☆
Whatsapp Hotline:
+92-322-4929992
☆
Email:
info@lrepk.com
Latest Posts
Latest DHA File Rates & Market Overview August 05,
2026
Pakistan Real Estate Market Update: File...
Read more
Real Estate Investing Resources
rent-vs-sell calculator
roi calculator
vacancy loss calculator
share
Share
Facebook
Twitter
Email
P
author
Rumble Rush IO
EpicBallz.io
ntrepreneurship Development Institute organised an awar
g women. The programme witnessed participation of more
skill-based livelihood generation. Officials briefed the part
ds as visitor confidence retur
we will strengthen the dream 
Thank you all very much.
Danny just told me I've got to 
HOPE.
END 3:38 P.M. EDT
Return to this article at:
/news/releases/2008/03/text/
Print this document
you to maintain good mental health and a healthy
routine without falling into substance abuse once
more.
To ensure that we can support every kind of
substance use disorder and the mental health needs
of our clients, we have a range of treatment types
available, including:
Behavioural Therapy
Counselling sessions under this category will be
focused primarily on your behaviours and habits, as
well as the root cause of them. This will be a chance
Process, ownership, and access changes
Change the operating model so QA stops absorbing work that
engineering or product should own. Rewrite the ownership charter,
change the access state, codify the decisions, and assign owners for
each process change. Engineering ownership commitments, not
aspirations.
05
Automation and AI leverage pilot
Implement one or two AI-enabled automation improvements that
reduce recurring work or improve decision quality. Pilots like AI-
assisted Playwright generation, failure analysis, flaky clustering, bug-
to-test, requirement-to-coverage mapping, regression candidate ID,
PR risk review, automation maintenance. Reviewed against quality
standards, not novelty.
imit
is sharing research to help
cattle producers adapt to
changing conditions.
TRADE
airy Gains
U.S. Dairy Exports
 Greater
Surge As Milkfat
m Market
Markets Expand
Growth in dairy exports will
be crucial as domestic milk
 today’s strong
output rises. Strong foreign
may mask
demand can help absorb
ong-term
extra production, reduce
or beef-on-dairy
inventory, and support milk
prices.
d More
--
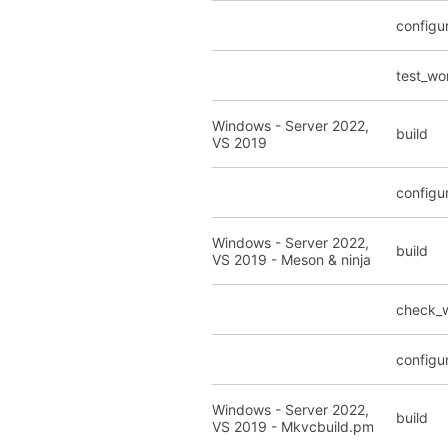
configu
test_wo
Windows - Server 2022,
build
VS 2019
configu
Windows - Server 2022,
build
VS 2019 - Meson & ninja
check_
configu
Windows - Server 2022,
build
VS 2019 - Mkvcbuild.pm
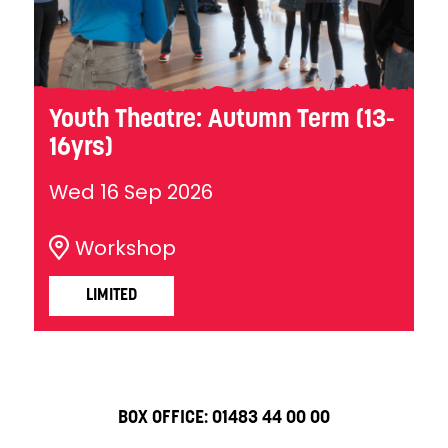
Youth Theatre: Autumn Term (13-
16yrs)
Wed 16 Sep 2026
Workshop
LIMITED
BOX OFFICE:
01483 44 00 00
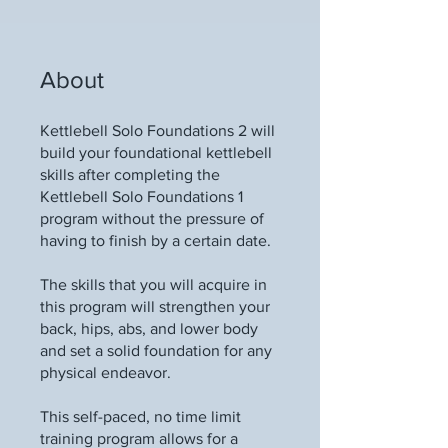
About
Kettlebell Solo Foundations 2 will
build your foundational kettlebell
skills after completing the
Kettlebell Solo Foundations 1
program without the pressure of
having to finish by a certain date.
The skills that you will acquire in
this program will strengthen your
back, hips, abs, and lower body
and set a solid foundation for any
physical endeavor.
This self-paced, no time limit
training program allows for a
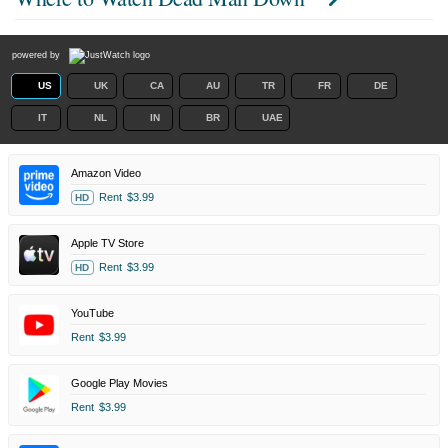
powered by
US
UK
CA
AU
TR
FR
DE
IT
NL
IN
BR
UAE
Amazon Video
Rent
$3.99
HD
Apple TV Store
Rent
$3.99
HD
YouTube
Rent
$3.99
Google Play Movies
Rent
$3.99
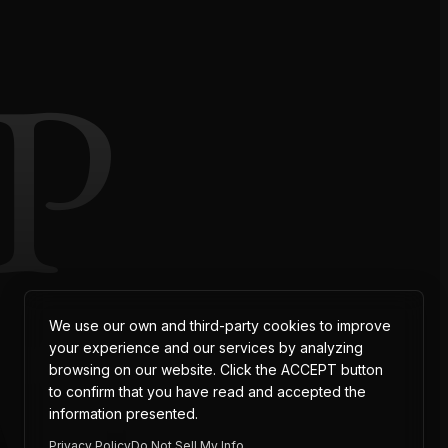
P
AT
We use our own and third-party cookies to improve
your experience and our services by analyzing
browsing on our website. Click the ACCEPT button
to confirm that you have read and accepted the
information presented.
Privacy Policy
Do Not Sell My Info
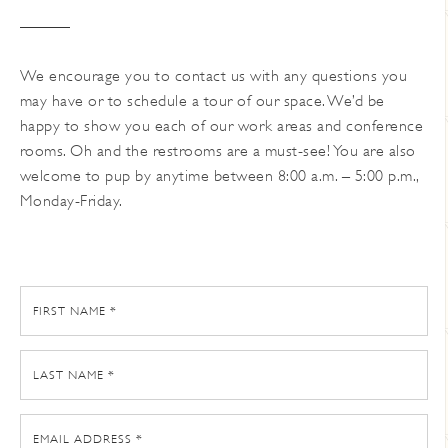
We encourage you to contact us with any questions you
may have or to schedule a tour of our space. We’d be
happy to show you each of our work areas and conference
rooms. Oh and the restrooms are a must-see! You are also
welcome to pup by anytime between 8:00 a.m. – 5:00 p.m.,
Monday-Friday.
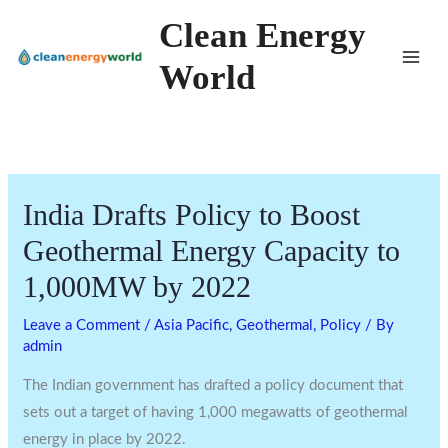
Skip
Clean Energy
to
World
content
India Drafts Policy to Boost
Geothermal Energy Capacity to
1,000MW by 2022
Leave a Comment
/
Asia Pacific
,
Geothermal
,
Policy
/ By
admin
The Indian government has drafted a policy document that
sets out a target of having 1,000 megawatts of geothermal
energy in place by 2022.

EXERCISE DIRECTIONS. Repeat exactly, and only, the entries from the line with "The skills that you will acquire in" through the line with "We use our own". Pictures are skipped.

RESPONSE.
The skills that you will acquire in
this program will strengthen your
back, hips, abs, and lower body
and set a solid foundation for any
physical endeavor.
This self-paced, no time limit
training program allows for a
powered by
US
UK
CA
AU
TR
FR
DE
IT
NL
IN
BR
UAE
Amazon Video
Rent
$3.99
HD
Apple TV Store
Rent
$3.99
HD
YouTube
Rent
$3.99
Google Play Movies
Rent
$3.99
P
AT
We use our own and third-party cookies to improve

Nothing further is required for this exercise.